Big Data

OceanBase distributed database

By Saad Ullah

Posted on September 27, 2023

OceanBase uses general-purpose server hardware, relies on local storage, and distributes multiple servers in a peer-to-peer manner without any special hardware requirements. OceanBase’s distributed database processing adopts a Shared Nothing architecture, and the SQL execution engine in the database has distributed execution capability.

On a server, OceanBase runs a single-process program called an observer as the running instance of the database, using local file storage for data and transaction redo logs.

OceanBase cluster deployment requires the configuration of availability zones (Zones), which are composed of several servers. An availability zone is a logical concept that represents a group of nodes within the cluster with similar hardware availability. It represents different meanings in different deployment modes. For example, when the entire cluster is deployed in the same data center (IDC), a node in an availability zone can belong to the same rack or switch. When the cluster is distributed across multiple data centers, each availability zone can correspond to a data center.

Data stored by users can have multiple replicas within the distributed cluster for fault tolerance and to distribute read pressure. Within an availability zone, there is only one replica of the data, while different availability zones can store multiple replicas of the same data, with data consistency ensured by a consensus protocol.

OceanBase has built-in multi-tenancy features, where each tenant is an independent database for users, and a tenant can set its own distributed deployment mode at the tenant level. CPU, memory, and IO are isolated between tenants.

Internally, OceanBase’s database instance consists of different components that collaborate with each other. These components include the storage layer, replication layer, balancing layer, transaction layer, SQL layer, and access layer.

Storage Layer

The storage layer provides data storage and access at the granularity of a table or partition, with each partition corresponding to a tablet (shard) used to store data. Non-partitioned tables defined by users also correspond to a tablet.

The internals of a tablet consist of a layered storage structure, with a total of four layers.

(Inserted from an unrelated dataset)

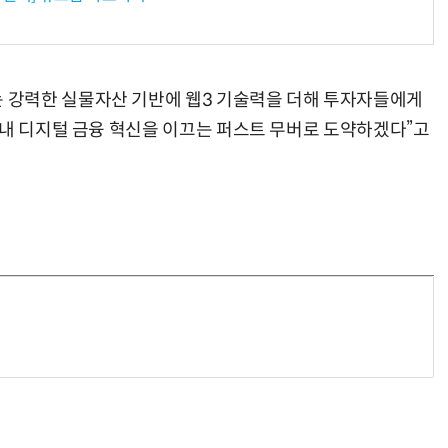
강력한 실물자산 기반에 웹3 기술력을 더해 투자자들에게
국내 디지털 금융 혁신을 이끄는 퍼스트 무버로 도약하겠다”고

DML operations such as insert, update, and delete are first written to the MemTable, which is dumped to disk as an L0 SSTable when the MemTable reaches a certain size. When the number of L0 SSTables reaches a threshold, multiple L0 SSTables are merged into an L1 SSTable. During the configured low peak period of daily business, all MemTables, L0 SSTables, and L1 SSTables are merged into a Major SSTable.

Internally, each SSTable is based on fixed-length macroblocks of 2MB, and each macroblock consists of multiple variable-length microblocks.

During the merge process, microblocks in the Major SSTable are converted using encoding methods. The data within microblocks is encoded column-wise, including dictionary/rle/constant/delta encoding, and after compressing each column, inter-column encoding rules such as equality and substring are applied. Encoding greatly compresses the data and the extracted column features accelerate subsequent query speeds.

After encoding compression, lossless compression can be applied using user-specified general compression algorithms to further improve data compression rates.

Copy Layer

The copy layer uses a log stream (LS, Log Stream) to synchronize states between multiple replicas. Each tablet corresponds to a specific log stream, and the redo logs generated from DML operations writing data to the tablet are persisted in the log stream. Multiple replicas of the log stream are distributed across different availability zones, and they maintain a consensus algorithm. One of the replicas is selected as the primary replica, while the others are secondary replicas. DML operations on the tablet and strongly consistent queries are performed only on the primary replica of the corresponding log stream.

In general, each tenant will have only one primary replica of a log stream on each machine, and there may be multiple secondary replicas of other log streams. The total number of log streams for a tenant depends on the configuration of the primary zone and locality.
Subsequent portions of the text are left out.